¡Vuestra sobreprotección no me hará ningún bien!

Queridos papá y mamá, en esta ocasión me gustaría poder abordar con vosotros un aspecto sobre mi educación que me preocupa. No tengo ninguna duda del amor que me profesáis; me lo demostráis todos los días, pero no quiero que caigáis en el error de sobreprotegerme. Para que podáis entenderme, quiero explicaros en qué consiste la sobreprotección y las negativas consecuencias que tendrá para mí a la hora de enfrentarme a la vida.

Cuando os planteasteis ser padres, os surgieron millones de dudas en vuestra cabeza, ¿lo haremos bien?, ¿sabremos apoyarle en todo momento?, ¿seremos unos buenos padres?, etc., entre toda esa infinidad de miedos y dudas, totalmente comprensibles debido a la magnitud que supone ser padres, había algo que teníais realmente claro, y es que me querríais con locura y me protegeríais de cualquier circunstancia o problema que pudiese hacerme sufrir.

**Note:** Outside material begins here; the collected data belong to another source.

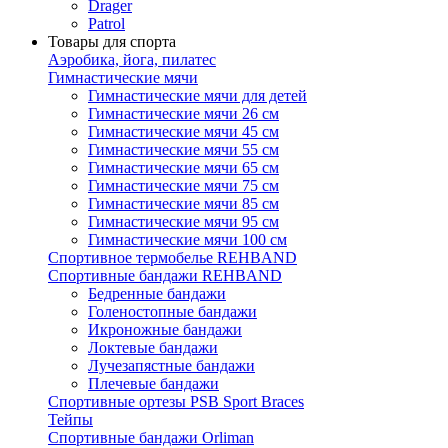
Drager
Patrol
Товары для спорта
Аэробика, йога, пилатес
Гимнастические мячи
Гимнастические мячи для детей
Гимнастические мячи 26 см
Гимнастические мячи 45 см
Гимнастические мячи 55 см
Гимнастические мячи 65 см
Гимнастические мячи 75 см
Гимнастические мячи 85 см
Гимнастические мячи 95 см
Гимнастические мячи 100 см
Спортивное термобелье REHBAND
Спортивные бандажи REHBAND
Бедренные бандажи
Голеностопные бандажи
Икроножные бандажи
Локтевые бандажи
Лучезапястные бандажи
Плечевые бандажи
Спортивные ортезы PSB Sport Braces
Тейпы
Спортивные бандажи Orliman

Hasta este punto, este instinto de protección es más que lícito y necesario, pero me gustaría compartir con vosotros la necesidad de poner una serie de límites a vuestros miedos ante la mínima posibilidad de que yo sufra.

En vuestra gran misión como padres tenéis la obligación de cuidarme, enseñarme el mundo y sobre todo mostrarme cómo interactuar dentro de él, por ello quiero que entendáis que no vais a poder protegerme de todas las situaciones que me toque vivir, y que, aunque lo pudieseis hacer, me estaríais perjudicando en vez de beneficiando.

Os voy a explicar por qué: como niño necesito enfrentarme a situaciones en las cuales no consiga tener el control, como puede ser el hecho de que en un momento determinado un amigo me quite un juguete en la escuela, o que cuando esté corriendo en el parque pueda caerme y hacerme daño. Con esto no quiero deciros que no significa que tengáis que dejarme a mi libre albedrío, lo que quiero transmitiros es que es necesario que me deis mi espacio para que pueda equivocarme y aprender de mis propios errores.

Cuando me manden ejercicios en el colegio y no sepa hacerlos, tendréis que ayudarme a que los comprenda, pero nunca podréis hacerlos por mí, porque entonces nunca me esforzaré y cuando sea mayor, cuando encuentre una situación difícil, no habré aprendido a enfrentarme a ella, sino que estaré acostumbrado a que seáis vosotros los que me solucionéis los problemas.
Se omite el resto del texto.